In addition, the inspectors reviewed CRs related to the heat exchangers and heat sink to verify that the licensee had an appropriate threshold for identifying issues and to evaluate the effectiveness of the corrective actions. Documents reviewed are listed in the Attachment to this report.

These inspection activities constituted two heat sink inspection samples as defined in IP 71111.07-05.

b. Findings

No findings of significance were identified.

1R08 Inservice Inspection (ISI) Activities

From September 25, 2009, through October 7, 2009, the inspectors conducted a review of the implementation of the licensee's ISI program for monitoring degradation of the reactor coolant system (RCS), steam generator tubes, emergency feedwater systems, risk-significant piping and components, and containment systems.

The inspections described in Sections 1R08.1, 1R08.2, 1R08.3, 1R08.4, and 1R08.5 below constituted one inservice inspection sample as defined in IP 71111.08-05.

.1 Piping Systems ISI

a.
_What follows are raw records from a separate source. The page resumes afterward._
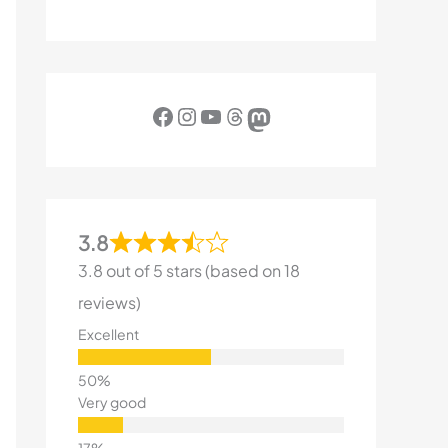
Facebook
Instagram
YouTube
Threads
Mastodon
3.8
3.8 out of 5 stars (based on 18
reviews)
Excellent
Very good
Inspection Scope

The inspectors observed and reviewed records of the following nondestructive examinations mandated by the American Society of Mechanical Engineers (ASME)

Section XI Code to evaluate compliance with the ASME Code Section XI and Section V requirements and if any indications and defects detected were detected, to determine if these were dispositioned in accordance with the ASME Code or an NRC approved alternative requirement:

  • ultrasonic examination of class 2, 6-inch circumferential weld on SI gas collection chamber, weld M-1952/SI-W603;
  • ultrasonic examination of class 2, 6-inch circumferential weld on SI gas collection chamber, weld M-1952/SI-W604;
  • dye penetrant testing (PT) of class 2, 6-inch circumferential weld on SI gas collection chamber, weld SI-W603;
  • PT of class 2, 6-inch circumferential weld on SI gas collection chamber, weld SI-W604;
  • PT of class 2, integrally welded attachment weld on SI gas collection chamber, weld SI-H109;
  • PT of a class 1, 2-inch chemical and volume control (CVC) elbow-to-pipe weld CVC-W166S (summary number K1.B9.40.141);
  • visual examination (VT-3) of class 1, valve-motor-reactor coolant pump (RCP)loop "A" supply to residual heat removal (RHR) pumps, "ISIM-957-1SH1/RHR-1A"; and
  • visual examination (VT-3) of class 1, valve-motor-RCP loop "B" supply to RHR pumps, "ISIM-957-1SH1/RHR-1B.

The inspectors reviewed the following examination completed during the previous outage with relevant/recordable conditions/indications accepted for continued service to determine if acceptance was in accordance with the ASME Code Section XI or an NRC approved alternative:

  • indication assessment of integrally welded attachment RCP-CS2 for RCP-1A.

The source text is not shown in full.